1770-04-09, de Louise Suzanne Necker à Voltaire [François Marie Arouet].

Vendredi dernier dans un de ces moments d'ivresse où nous sommes toujours quand nous prononçons votre nom, nous fimes un petit retour sur nous mème, et nous nous dimes les uns les autres: Monsieur de Voltaire s'est érigé à lui même des monuments sans nombre.

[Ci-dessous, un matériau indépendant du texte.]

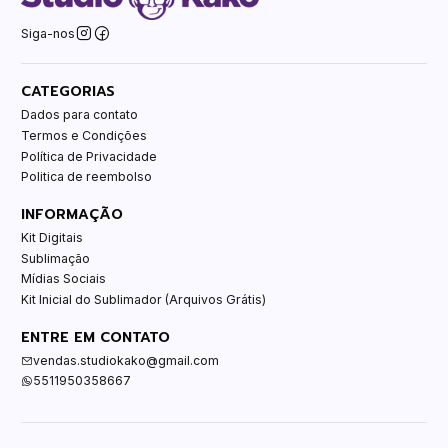
Siga-nos
CATEGORIAS
Dados para contato
Termos e Condições
Política de Privacidade
Politica de reembolso
INFORMAÇÃO
Kit Digitais
Sublimação
Mídias Sociais
Kit Inicial do Sublimador (Arquivos Grátis)
ENTRE EM CONTATO
vendas.studiokako@gmail.com
5511950358667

Ses ouvrages porteront sa gloire dans tous les siècles; mais comment immortaliser ce sentiment profond, ce délire de nos coeurs qui devroit aussi nous faire un titre pour la postérité? Faisons donc la statue de Mr de Voltaire vivant, que Pigal prenne son ciseau, ouvrons une souscription, que les gens de lettres ayent seulement l'honneur d'y être admis. Et tout de suite nous avons fait une liste; nous l'avons composée de quarante personnes ou environ. Ce n'est pas précisément les quarante de l'académie; on a bien voulu m'admettre dans le nombre; je n'avois qu'un seul droit mais il me dispensoit de tous les autres; et personne n'a osé même me disputer la première place: un sentiment est cent fois au dessus  . . . et de l'esprit&c. Il faut savoir à présent où nous placerons cette statue. Nous pourrions la mettre au parnasse mais alors Apollon ny les muses n'auroient plus un grain d'encens, ou pour parler sans figuré à la comédie françoise où vous faites oublier Corneille et Racine; nous pourrions vous mettre aussi à la place des victoires et nous substituerions aux quatre nations, Virgile, Corneille, Tacite et Anacréon, mais je crains fort que ce projet qui me plait, n'essuiât quelques difficultés. Voici l'inscription simple, à Mr de Voltaire vivant par les gens de lettres ses contemporains; mais pour les attributs nous n'imaginons rien qui nous satisfasse. Toutes les allégories sont faibles, et d'ailleurs elles distraient l'esprit par une multitude de petites idées; il n'en faut qu'une grande, une seule, celle qui m'occupe toute entière en vous assurant de mon admiration respectueuse.